(SUPPLIED DATA begins)

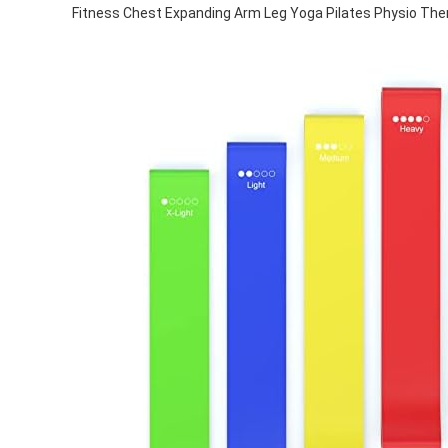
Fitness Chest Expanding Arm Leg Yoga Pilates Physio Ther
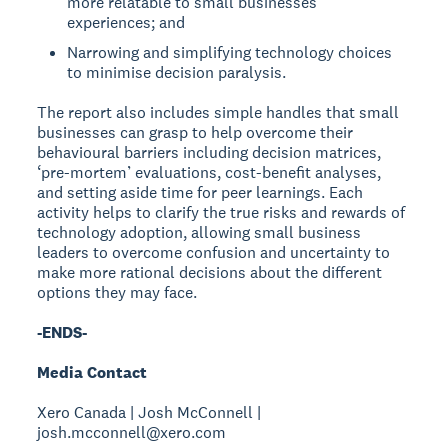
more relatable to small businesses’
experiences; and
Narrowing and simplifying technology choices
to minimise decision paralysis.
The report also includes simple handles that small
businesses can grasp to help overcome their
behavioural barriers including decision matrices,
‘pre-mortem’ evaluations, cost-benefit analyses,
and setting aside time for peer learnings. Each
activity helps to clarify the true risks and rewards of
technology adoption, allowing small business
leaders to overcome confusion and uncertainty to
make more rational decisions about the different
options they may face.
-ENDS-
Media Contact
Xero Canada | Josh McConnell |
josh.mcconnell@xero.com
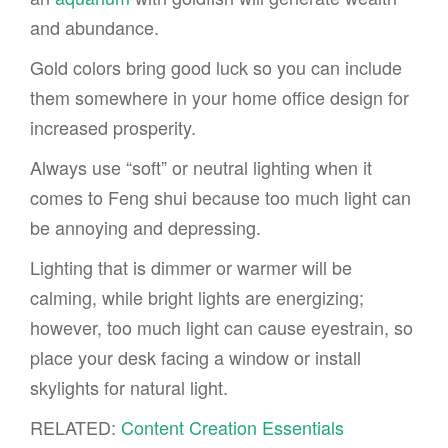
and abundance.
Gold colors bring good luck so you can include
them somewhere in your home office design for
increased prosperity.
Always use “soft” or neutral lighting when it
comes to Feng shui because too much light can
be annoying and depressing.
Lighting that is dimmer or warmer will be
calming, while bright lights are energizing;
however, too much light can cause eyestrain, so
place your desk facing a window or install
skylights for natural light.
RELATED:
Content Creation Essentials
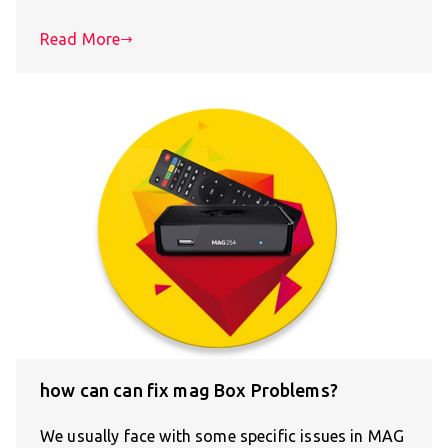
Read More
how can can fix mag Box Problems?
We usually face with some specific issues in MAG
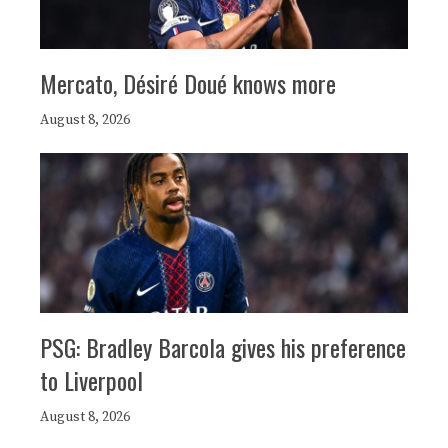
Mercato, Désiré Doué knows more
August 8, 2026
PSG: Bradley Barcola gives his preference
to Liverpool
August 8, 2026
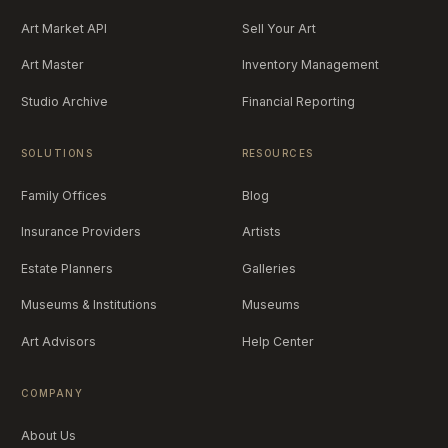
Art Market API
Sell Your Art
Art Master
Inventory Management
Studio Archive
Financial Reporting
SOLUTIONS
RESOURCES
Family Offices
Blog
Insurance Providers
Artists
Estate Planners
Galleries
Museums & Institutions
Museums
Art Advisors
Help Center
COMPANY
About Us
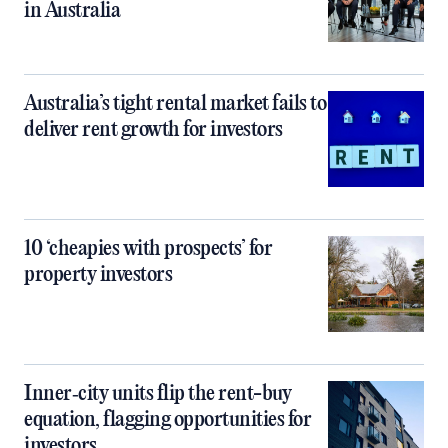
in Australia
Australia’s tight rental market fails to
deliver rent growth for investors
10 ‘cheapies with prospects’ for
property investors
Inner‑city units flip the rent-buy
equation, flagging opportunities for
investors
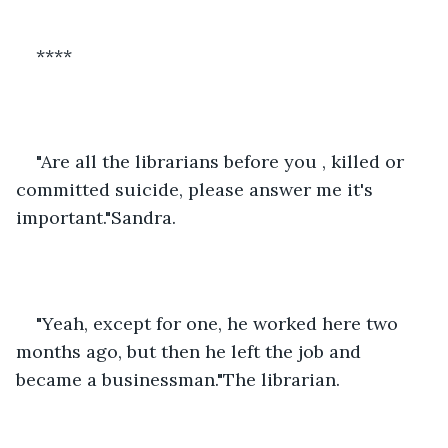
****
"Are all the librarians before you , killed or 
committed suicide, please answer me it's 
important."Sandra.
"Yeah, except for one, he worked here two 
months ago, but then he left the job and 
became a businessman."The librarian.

(SUPPLIED DATA ends)

▶ [AIM OF THE EXERCISE]
Could you find every line in the records above that contains the word "investors" and copy it?

▶ [TASK OUTPUT]
deliver rent growth for investors
property investors
investors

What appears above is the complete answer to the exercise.